Mein Vater war aktives Mitglied der Oppositionspartei. Ich kann mich noch gut an diesen einen Abend damals erinnern, es war ein Mittwoch, der 10. April, sein Geburtstag. Da die Partei, der mein Vater angehörte, schon seit längerem verboten worden war, konnten sie sich nur heimlich treffen. Und an diesem Abend hatten sie wieder so ein Treffen, sie wollten planen, wie sie die Diktatur der NÖRP stürzen könnten. Ich hatte so ein komisches Gefühl dabei, ich hatte Angst, dass etwas passiert und flehte meinen Vater an, nicht zu gehen. Es war sein Geburtstag, wir wollten alle gemeinsam feiern. Aber er sagte, er müsste dorthin, es sei unbedingt notwendig. Ich konnte es einfach nicht verstehen, ich hatte solche Angst, und ich saß zu Hause und sah auf die Uhr. Dabei hoffte ich, dass er bald heimkommen würde und nichts passiert sei.

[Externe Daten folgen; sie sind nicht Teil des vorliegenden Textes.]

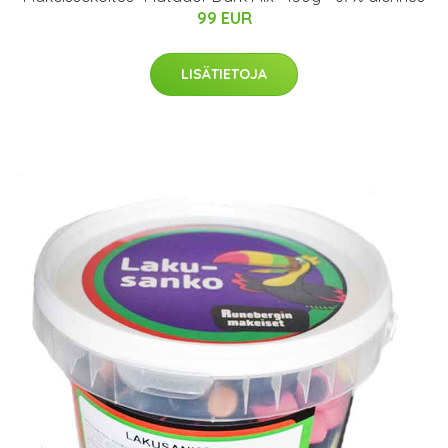
99 EUR
LISÄTIETOJA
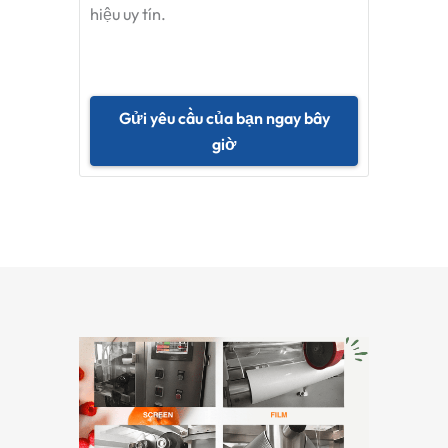
hiệu uy tín.
Gửi yêu cầu của bạn ngay bây
giờ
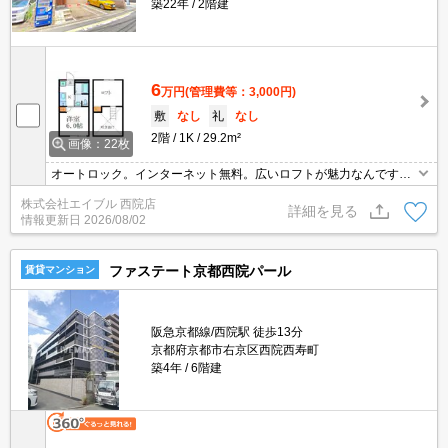
築22年
2階建
6
万円
(管理費等：3,000円)
敷
なし
礼
なし
2階
1K
29.2m²
画像：22枚
オートロック。インターネット無料。広いロフトが魅力なんです。
敷金・礼金なし。オートロックではじめての一人暮らしも安心でし
株式会社エイブル 西院店
ょ。退去時清掃費33,000円。
詳細を見る
情報更新日
2026/08/02
ファステート京都西院パール
賃貸マンション
阪急京都線/西院駅 徒歩13分
京都府京都市右京区西院西寿町
築4年
6階建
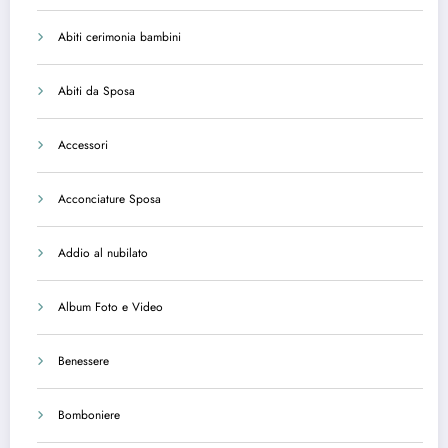
Abiti cerimonia bambini
Abiti da Sposa
Accessori
Acconciature Sposa
Addio al nubilato
Album Foto e Video
Benessere
Bomboniere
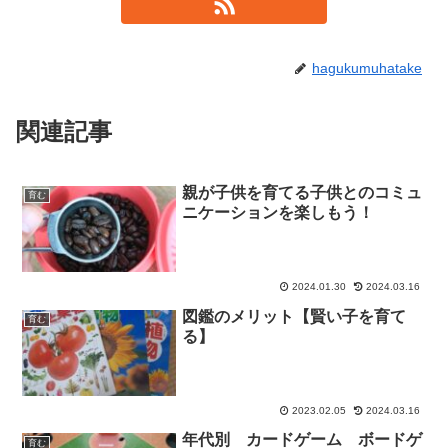
hagukumuhatake
関連記事
親が子供を育てる子供とのコミュ
育む
ニケーションを楽しもう！
2024.01.30
2024.03.16
図鑑のメリット【賢い子を育て
育む
る】
2023.02.05
2024.03.16
年代別 カードゲーム ボードゲ
育む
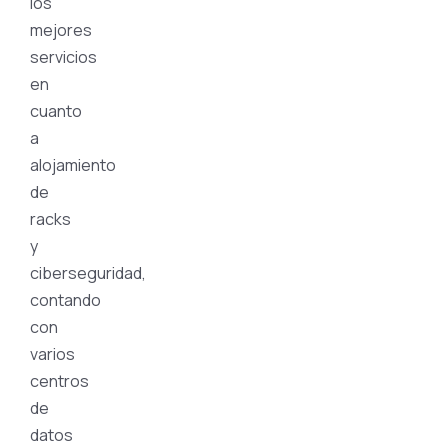
los
mejores
servicios
en
cuanto
a
alojamiento
de
racks
y
ciberseguridad,
contando
con
varios
centros
de
datos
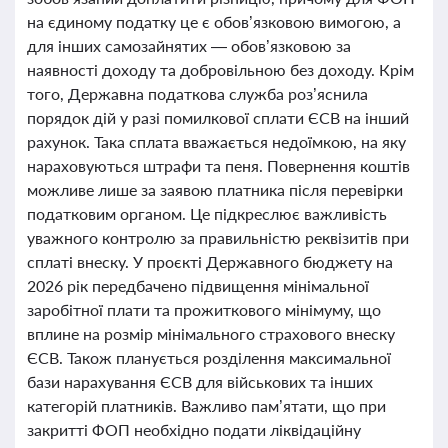
на єдиному податку це є обов’язковою вимогою, а
для інших самозайнятих — обов’язковою за
наявності доходу та добровільною без доходу. Крім
того, Державна податкова служба роз’яснила
порядок дій у разі помилкової сплати ЄСВ на інший
рахунок. Така сплата вважається недоїмкою, на яку
нараховуються штрафи та пеня. Повернення коштів
можливе лише за заявою платника після перевірки
податковим органом. Це підкреслює важливість
уважного контролю за правильністю реквізитів при
сплаті внеску. У проєкті Державного бюджету на
2026 рік передбачено підвищення мінімальної
заробітної плати та прожиткового мінімуму, що
вплине на розмір мінімального страхового внеску
ЄСВ. Також планується розділення максимальної
бази нарахування ЄСВ для військових та інших
категорій платників. Важливо пам’ятати, що при
закритті ФОП необхідно подати ліквідаційну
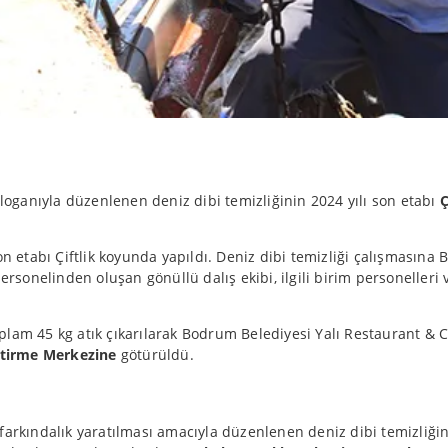
loganıyla düzenlenen deniz dibi temizliğinin 2024 yılı son etabı
Ç
son etabı Çiftlik koyunda yapıldı. Deniz dibi temizliği çalışması
rsonelinden oluşan gönüllü dalış ekibi, ilgili birim personelleri v
lam 45 kg atık çıkarılarak Bodrum Belediyesi Yalı Restaurant & Ca
etirme Merkezine
götürüldü.
farkındalık yaratılması amacıyla düzenlenen deniz dibi temizliğind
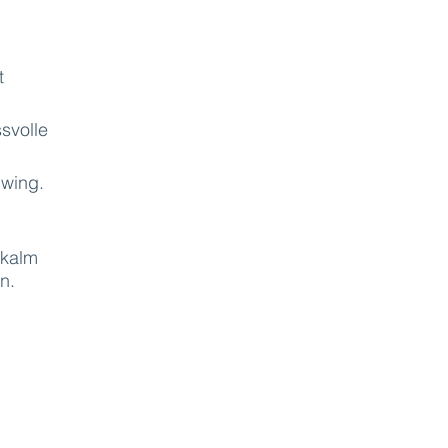
t
svolle
uwing.
 kalm
n.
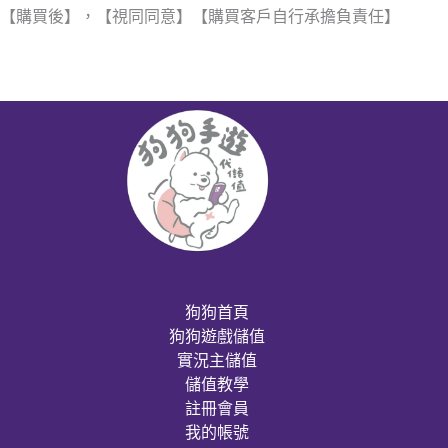
【購買後】，【視同同意】【購買客戶自行承擔負責任】
狗狗首頁
狗狗遊戲儲值
實況主儲值
儲值教學
註冊會員
我的帳號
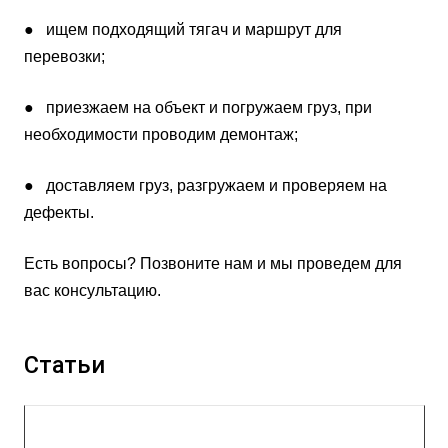
● ищем подходящий тягач и маршрут для
перевозки;
● приезжаем на объект и погружаем груз, при
необходимости проводим демонтаж;
● доставляем груз, разгружаем и проверяем на
дефекты.
Есть вопросы? Позвоните нам и мы проведем для
вас консультацию.
Статьи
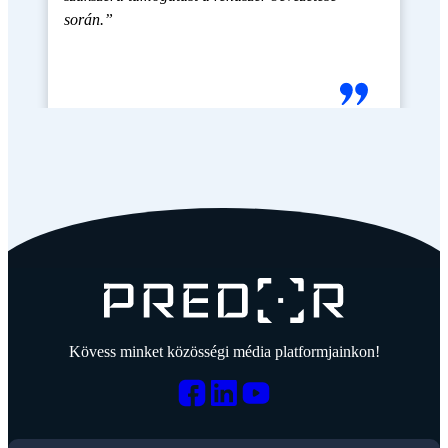
során.”
Kövess minket közösségi média platformjainkon!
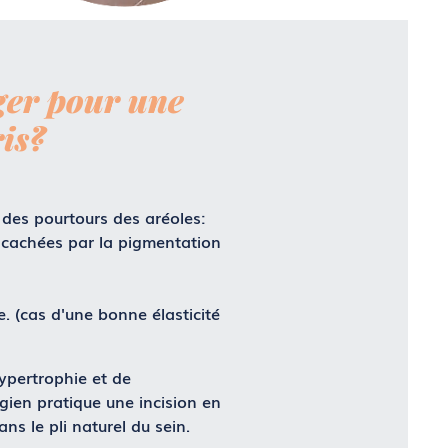
ager pour une
is?
 des pourtours des aréoles:
t cachées par la pigmentation
. (cas d'une bonne élasticité
hypertrophie et de
ien pratique une incision en
ans le pli naturel du sein.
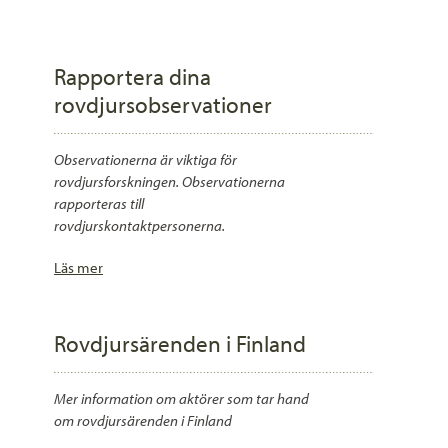
Rapportera dina
rovdjursobservationer
Observationerna är viktiga för
rovdjursforskningen. Observationerna
rapporteras till
rovdjurskontaktpersonerna.
Läs mer
Rovdjursärenden i Finland
Mer information om aktörer som tar hand
om rovdjursärenden i Finland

Die Stunden vergingen so langsam an diesem Abend, und es wurde immer später. Meine Mutter und ich waren unruhig, da mein Vater noch nicht heimgekommen war. Normalerweise blieb er nie so lange aus. Dann, plötzlich, klopfte es an der Tür, meine Mutter machte auf, Polizisten der Sondereinheit stießen sie gewaltsam beiseite und stürmten unser Haus. Sie durchsuchten und verwüsteten unser ganzes Haus und drohten uns an, uns zu erschießen, falls sie irgendeinen Beweis finden würden, dass auch wir dieser Partei angehört hatten.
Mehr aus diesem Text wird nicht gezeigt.